Problem statement>
Would you repeat the entries below word for word and omit the pictures?
—————
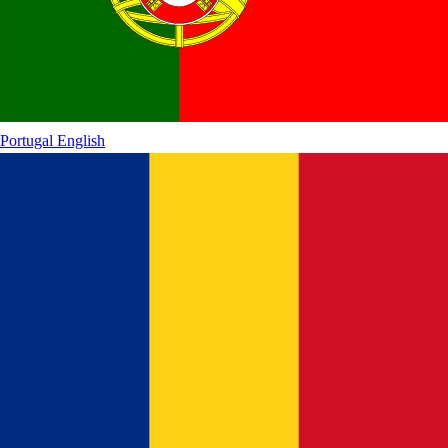
Portugal
English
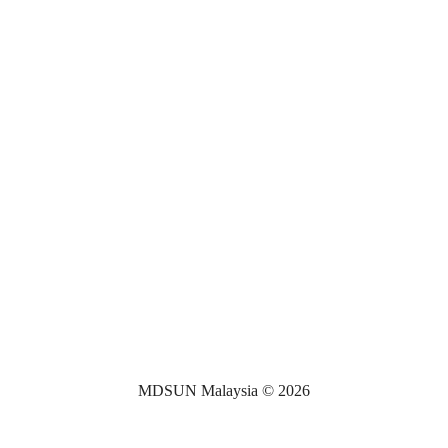
MDSUN Malaysia © 2026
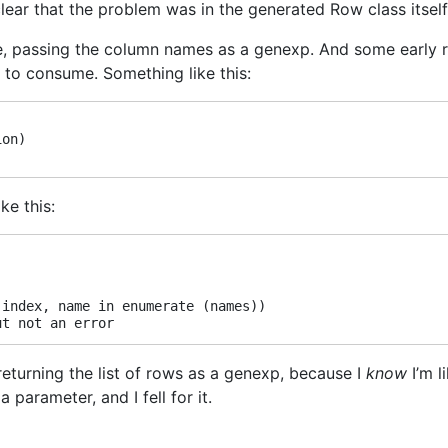
 clear that the problem was in the generated Row class itself
ove, passing the column names as a genexp. And some early
ce to consume. Something like this:
on)

ke this:
index, name in enumerate (names))

 returning the list of rows as a genexp, because I
know
I’m l
 parameter, and I fell for it.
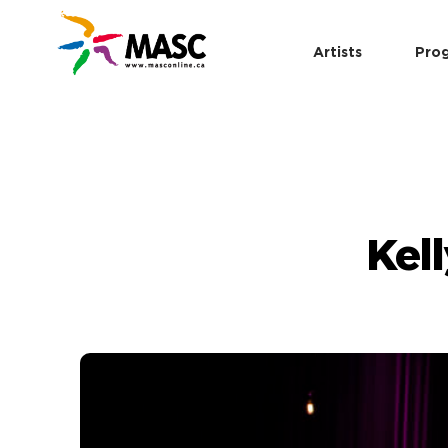
Artists
Pro
Kel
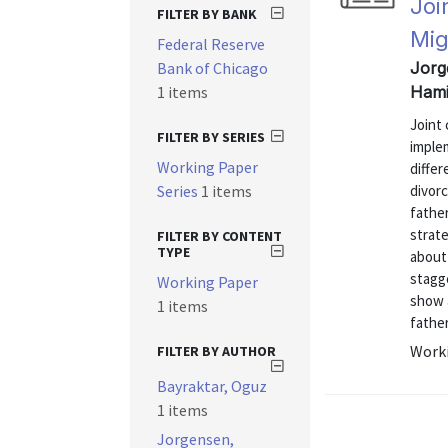
Joi
FILTER BY BANK
Mig
Federal Reserve
Bank of Chicago
Jorg
1 items
Hami
Joint 
FILTER BY SERIES
implem
Working Paper
differ
Series
1 items
divorc
father
strate
FILTER BY CONTENT
TYPE
about
stagge
Working Paper
show a
1 items
father
Worki
FILTER BY AUTHOR
Bayraktar, Oguz
1 items
Jorgensen,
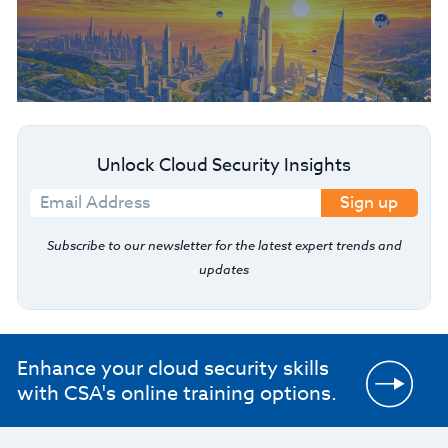
Unlock Cloud Security Insights
Sign up
Subscribe to our newsletter for the latest expert trends and
updates
Enhance your cloud security skills
with CSA's online training options.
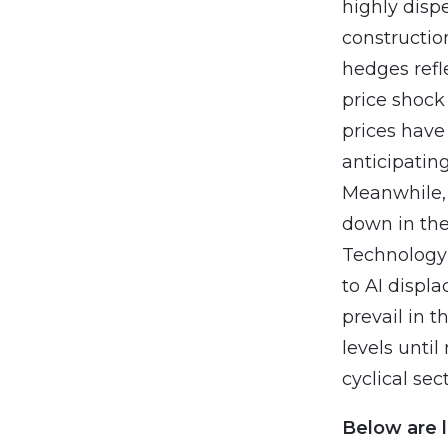
highly disp
constructio
hedges refl
price shock 
prices have
anticipating
Meanwhile, 
down in the
Technology 
to AI displ
prevail in t
levels unti
cyclical sec
Below are l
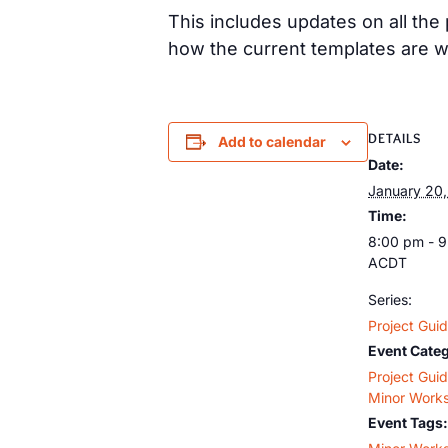
This includes updates on all th
how the current templates are w
DETAILS
Add to calendar
Date:
January 20
Time:
8:00 pm - 
ACDT
Series:
Project Gui
Event Categ
Project Gui
Minor Work
Event Tags:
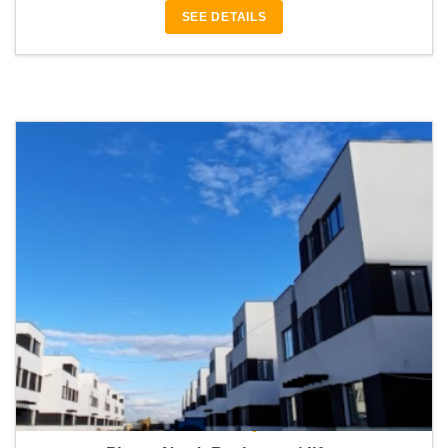
SEE DETAILS
Bonton Luxury Villas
—————
Answer box>
Portugal
English
MDSUN Malaysia © 2026
 clear that the problem was in the generated Row class itself
ove, passing the column names as a genexp. And some early
ce to consume. Something like this:
on)

ke this:
index, name in enumerate (names))

 returning the list of rows as a genexp, because I
know
I’m l
 parameter, and I fell for it.
Artists
Pro
Kel
Joi
FILTER BY BANK
Mig
Federal Reserve
Bank of Chicago
Jorg
1 items
Hami
Joint 
FILTER BY SERIES
implem
Working Paper
differ
Series
1 items
divorc
father
strate
FILTER BY CONTENT
TYPE
about
stagge
Working Paper
show a
1 items
father
Worki
FILTER BY AUTHOR
Bayraktar, Oguz
1 items
Jorgensen,
Unlock Cloud Security Insights
Sign up
Subscribe to our newsletter for the latest expert trends and
updates
Enhance your cloud security skills
with CSA's online training options.
highly disp
constructio
hedges refl
price shock 
prices have
anticipating
Meanwhile, 
down in the
Technology 
to AI displ
prevail in t
levels unti
cyclical sec
Below are l
This includes updates on all th
how the current templates are w
DETAILS
Add to calendar
Date:
January 20
Time:
8:00 pm - 
ACDT
Series:
Project Gui
Event Categ
Project Gui
Minor Work
Event Tags:
SEE DETAILS
Bonton Luxury Villas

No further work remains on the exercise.